それから僕は彼女からの着信をすべて無視するようになった。コンビニのバイトもすぐに辞めた。しかし、それでY子がすんなりと身を引いてくれるはずもなかった。携帯は約10分おきくらいにY子からの着信で鳴った。アパートまで直接来られることもあった。
ピンポーン。インターホンが鳴らされる。僕は足音を立てないように忍び足で玄関ドアに近づいて覗き窓を覗く。Y子がそこに立っていた。彼女がバッグから携帯を取り出すのが見えた。まずい! 僕に電話してくる気だ。僕は慌ててテーブルの上に置いていた携帯を掴んでマナーモードに切り替えた。
そんな風にビクビクと過ごす日々がしばらく続いたある日のこと。携帯に非通知の着信があったので、僕はなんの考えもなしにそれに出てしまった。
「もしもし」
「う、うううう……」
すると、女性の啜り泣く声が聞こえる。しまった、Y子だ! 彼女はいつも番号を通知してかけてくるので油断してしまった。
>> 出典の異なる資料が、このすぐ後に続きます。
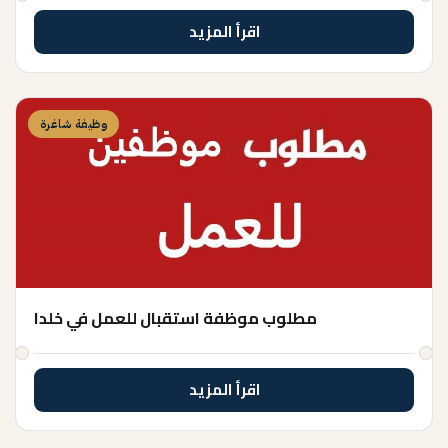
اقرأ المزيد
وظيفة شاغرة
مطلوب موظفة استقبال للعمل في خلدا
اقرأ المزيد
「やっと出たよ。ねえ、私のこともう嫌いになったの?」
「いや、なんというか……」
「お願いだからもう一度だけ会ってよ。どうしても話したいことがあるの。それで終わりにしてもいいから」
「う、うん……」
断ることなんてできなかった。彼女にもう一度会って付き合えないということをはっきりと伝えようと思った。
◆「ちゃんと責任取ってよね」
翌日、近所の喫茶店でY子と会った。そしてそこで彼女に言われた言葉に打ちひしがれることになった。
「生理が遅れてるの」
「……嘘でしょ?」
じゅうぶんに気を付けていたはずだが……。
「避妊しても妊娠の可能性がゼロになるわけではないんだよ」
「え、そうなの?」
僕も専門家ではないので彼女の言葉をはっきりと否定することはできなかった。
「あと1週間くらいしても来なかったら検査してみようと思う。もしそのときは……ちゃんと責任取ってよね」
「責任って……」
「結婚しろなんて言わないよ。どうせそんな気ないでしょ?だから堕胎する。それには相手男性のサインも必要になるから。そのときはちゃんと電話に出てよね」
「……うん」
アパートに帰ってからひとりじっくりと考えた。もしY子が本当に妊娠していたら……堕胎なんてさせたくなかった。それは生まれてこようとするひとつの命を殺すことになる。だからそのときは責任を取って結婚する。そう決めた。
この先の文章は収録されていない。